En attendant, si vous voulez un composteur domestique pour votre maison, suivez ces quelques conseils:

-NOIR! Votre composteur doit être noir. Le noir absorbe les rayons solaires et permet de hausser la température du compost. Tenez en compte que théoriquement, plus la température du composteur est élevée, plus les bactéries seront actives. En vérité, ce n’est pas vrai dans tous les cas, car il y a une phase mésophile et thermophile (j’expliquerai plus tard, mais cela a à voir avec la température à laquelle opèrent les microorganismes), mais c’est pour un compost domestique, cela demeure l’idéal.

-Ayez une structure rotative et utilisez-la. Les meilleurs composteurs devraient vous permettre de les « brasser » sans y aller à la fourche, ce qui use les matériaux et n’est pas aussi efficace. Un composteur cylindrique ou sphérique qui vous permet de le tourner sur lui-même, c’est l’idéal. En fait, au niveau des activités microbiologiques, tourner votre compost efficacement est probablement plus important que d’avoir un composteur noir.

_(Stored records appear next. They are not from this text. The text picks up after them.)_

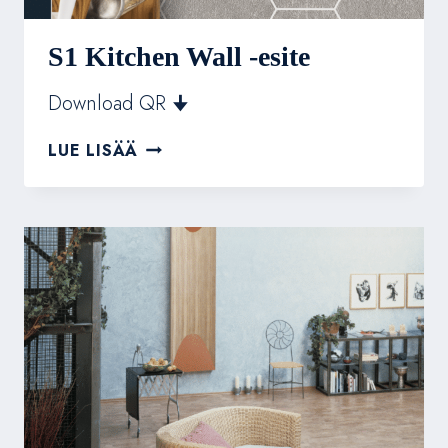
S1 Kitchen Wall -esite
Download QR 🠋
S1
LUE LISÄÄ
KITCHEN
WALL
-
ESITE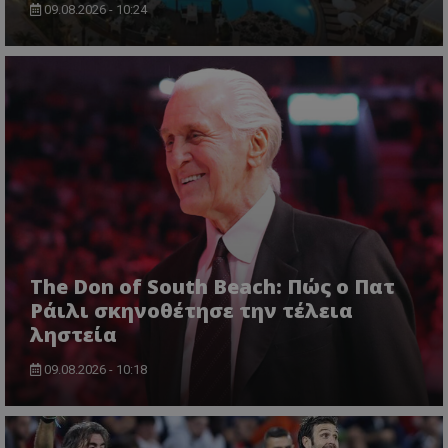
09.08.2026 - 10:24
The Don of South Beach: Πώς ο Πατ
Ράιλι σκηνοθέτησε την τέλεια
ληστεία
09.08.2026 - 10:18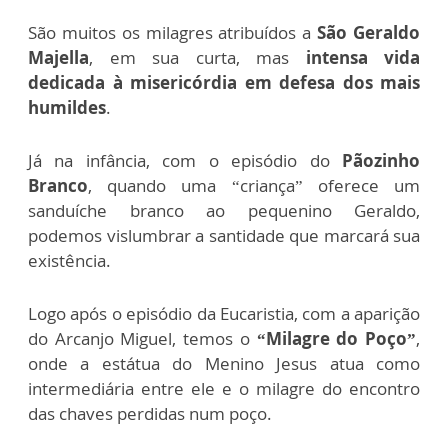
São muitos os milagres atribuídos a
São Geraldo
Majella
, em sua curta, mas
intensa vida
dedicada à misericórdia em defesa dos mais
humildes
.
Já na infância, com o episódio do
Pãozinho
Branco
, quando uma “criança” oferece um
sanduíche branco ao pequenino Geraldo,
podemos vislumbrar a santidade que marcará sua
existência.
Logo após o episódio da Eucaristia, com a aparição
do Arcanjo Miguel, temos o
“Milagre do Poço”
,
onde a estátua do Menino Jesus atua como
intermediária entre ele e o milagre do encontro
das chaves perdidas num poço.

-Si vous voulez avoir un bon compost, remplissez le composteur jusqu’au bout et ne le videz pas tout d’un seul coup. Cela permettra de profiter un peu mieux des capacités isolantes du compost.

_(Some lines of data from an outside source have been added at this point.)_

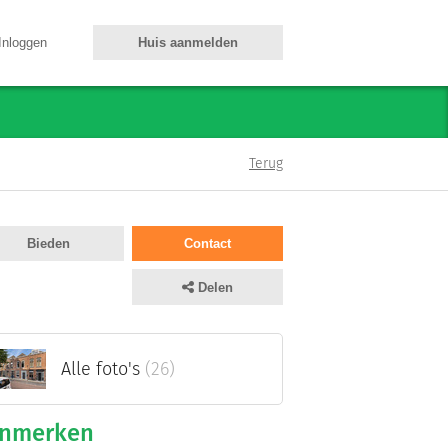
Inloggen
Huis aanmelden
Terug
Bieden
Contact
Delen
Alle foto's
(26)
nmerken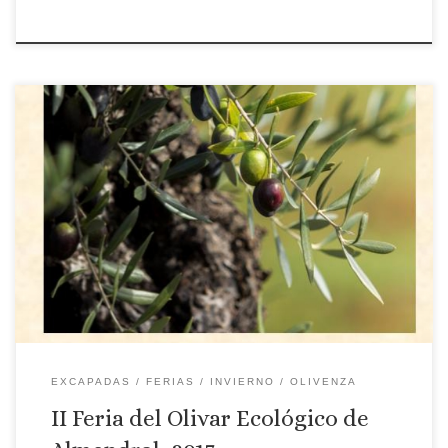
Lugar: Almendral Fecha: 10, 11 y 12 de marzo de 2017 Programa:
VIERNES 10 DE MARZO DE 2017 09:00 Inauguración de las
Jornada D. Antonio Cabezas. Director General de Agricultura y
Ganadería D. Manuel J. Andrade, Presidente de ADERCO José
Antonio Arroyo Pardo, Alcalde de Almendral. 09:30 Almendral
punto de […]
EXCAPADAS
FERIAS
INVIERNO
OLIVENZA
II Feria del Olivar Ecológico de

-Si vous pouvez vous le permettre, compostez le plus longtemps possible. Après 6 mois, le compost aura perdu quelques nutriments, mais vous serez sûrs qu’il sera presque inactif. Si votre compost est encore en train d’être digéré quand vous l’étendez sur le sol, les bactéries réduiront l’apport d’oxygène fourni dans votre sol.

En gros, c’est pas mal ce qu’il y a à savoir si vous voulez lancer du compostage dans la cour d’un milieu urbain. À Montréal, il y a quelques écocentres qui ont des centres de compostage plus efficaces, mais ça ne bat pas le composteur d’Edmonton… Mais celui-là, on en parlera une autre fois.

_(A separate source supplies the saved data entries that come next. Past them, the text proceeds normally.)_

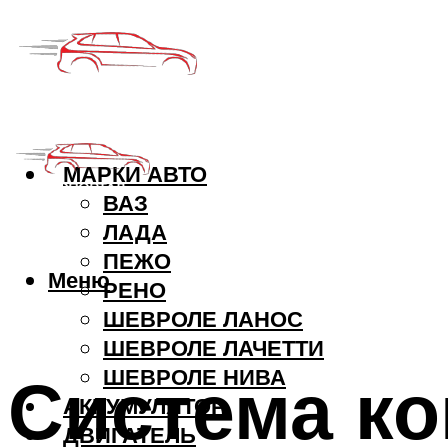
МАРКИ АВТО
ВАЗ
ЛАДА
ПЕЖО
Меню
РЕНО
ШЕВРОЛЕ ЛАНОС
ШЕВРОЛЕ ЛАЧЕТТИ
Система ко
ШЕВРОЛЕ НИВА
АККУМУЛЯТОР
ДВИГАТЕЛЬ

4 réflexions sur “Le compost domestique

  1. Très intéressant Manx!

    Nous on en a acheté un 2è l’an passé. Le premier se remplissait en 9 mois environ, ce qui ne laissait pas le temps à tout ce qu’on y mettait de bien composter. Comme tu dis, ça ne sent pas, et ça diminue de BEAUCOUP la quantité de déchets domestiques.

  2. En 9 mois, le compost devrait être assez bien fait. Le défaut du compost domestique, c’est qu’on y rajoute constamment des trucs, au fur et à mesure qu’ils viennent. En industrie, on commence à composter une grosse « batch » d’un seul coup, ce qui donne un résultat uniforme, mais coûte énormément plus cher. Pour les ôdeurs; il faut savoir que si ça sent, c’est souvent un signe que l’on ne fait pas son compost comme il faut. C’est habituellement du au ratio Carbone-azote ou au fait que le compost n’est pas tourné assez fréquemment. Un vrai compost bien fait ne sent pas et perd 40% de son volume.

  3. hello

    alors ça donne quoi ce composteur design ? je vais emménager dans une maison avec jardin et suis preneur d’infos !!

    merci et @ bientôt.

  4. Je vais faire des calculs sous peu, mais mon composteur a été modifié et j’ai l’intention d’utiliser de l’énergie solaire passive pour créer un mouvement d’air dans le compost. Dès que le tout sera terminé, j’enverrai des plans sur mon site et les bénéfices du composteur.